JEDDAH: Saudi crude exports fell in June to their lowest levels in almost three years as oil use in the country’s power sector rose and local refineries processed high volumes, official data showed.
Saudi Arabia exported 6.946 million barrels per day (bpd) in June, slightly down from the 6.987 million bpd in May, according to data published by the Joint Oil Data Initiative (JODI).
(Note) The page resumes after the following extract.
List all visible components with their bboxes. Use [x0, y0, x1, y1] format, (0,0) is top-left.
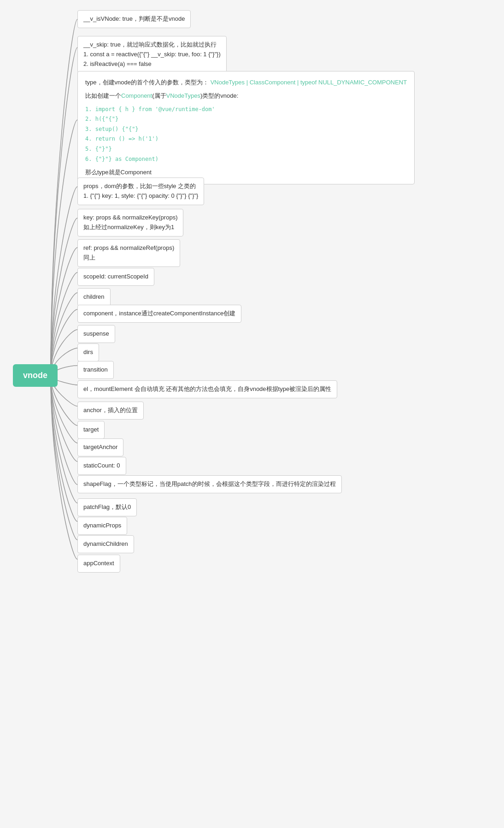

The figure was the lowest since October 2011, the data showed.
The Kingdom’s production inched up to 9.780 million bpd in June, from 9.705 million bpd in May, JODI figures showed.
Refiners processed 2.055 million bpd of crude in June, slightly down from the 2.136 million bpd in May, which was the highest since JODI records began in 2002.
Saudi Arabia’s oil use for power generation surged to 827,000 bpd in June from 680,000 bpd in May and 484,000 bpd in April.
June crude burning for power was the highest since March 2013, the data showed.
Saudi Arabia produced 10 million bpd of oil in July, an industry source told Reuters last week.
A Reuters survey found on Thursday that OPEC’s oil production has risen in August from July, as a recovery in Libyan supply held up and Angola and Iran boosted supplies, outweighing a further decline in Iraq.
The survey also found Saudi Arabia and other core Gulf OPEC producers kept output largely flat and have not cut back to prop up prices, which in August dipped to a 14-month low near $101 a barrel, or to make room for higher Libyan output.
Supply from the Organization of the Petroleum Exporting Countries has averaged 30.15 million barrels per day (bpd) in August, up from 30.06 million bpd in July, according to the survey based on shipping data and information from sources at oil companies, OPEC and consultants.
The 12-member OPEC pumps a third of the world’s oil.
In August, the largest increase has come from Libya, where supply is up by 100,000 bpd.
Still, a linear recovery looks unlikely, analysts say, due to continued conflict.
“I think it will continue, but with setbacks and very slowly,” said Carsten Fritsch, commodities analyst at Commerzbank in Frankfurt.
“It will not be a one-way street.”
For now, increases in Libya, Angola and Iran have put OPEC’s output above the group’s nominal target of 30 million bpd for a second month. Involuntary outages, such as in Libya, kept output below 30 million bpd in earlier months of the year.
Another sizeable increase has come from Angola, where four cargoes of CLOV crude, a new stream operated by Total, have loaded in August, compared with none in July.
Iranian output climbed in August following a few months of lower sales, the survey found, on higher exports. Iranian output and exports have risen since the start of the year, following a softening of Western sanctions on Iran over its nuclear work.
Saudi Arabia, Kuwait and the UAE, kept supply to market largely flat, industry sources said.
In Saudi Arabia, high levels of domestic crude burning in power plants offset lower exports, they said.
Oil markets closely monitor changes in Saudi production because it is the only country with spare capacity to significantly alter output according to demand, although surges in Saudi demand over the last few summers have eaten into exports.
Saudi oil use for power surges from February to June as rising temperatures drive up demand for air-conditioning in a country which relies entirely on fossil fuels for power generation and does not have enough gas to satisfy peak power demand.
Of the countries with falling output, the biggest drop of 140,000 bpd has come from Iraq because of a decline in oil exports from its southern terminals due to weather delays.
Iraqi oil officials say the southern fields have not been affected by fighting in other parts of the country. But violence has hit supply of Kirkuk crude from the north and shut down the Baiji refinery, keeping crude output below Iraq’s potential.
OPEC is not scheduled to meet to review output policy until November and a dip in prices — Brent crude reached $101.07 on Aug. 19, a 14-month low — has not caused concern, according to delegates and ministers.
“The decline in crude prices is due to seasonal fluctuations and will not last,” Iran’s oil minister, Bijan Zanganeh, was quoted recently by Iranian news service Shana as saying.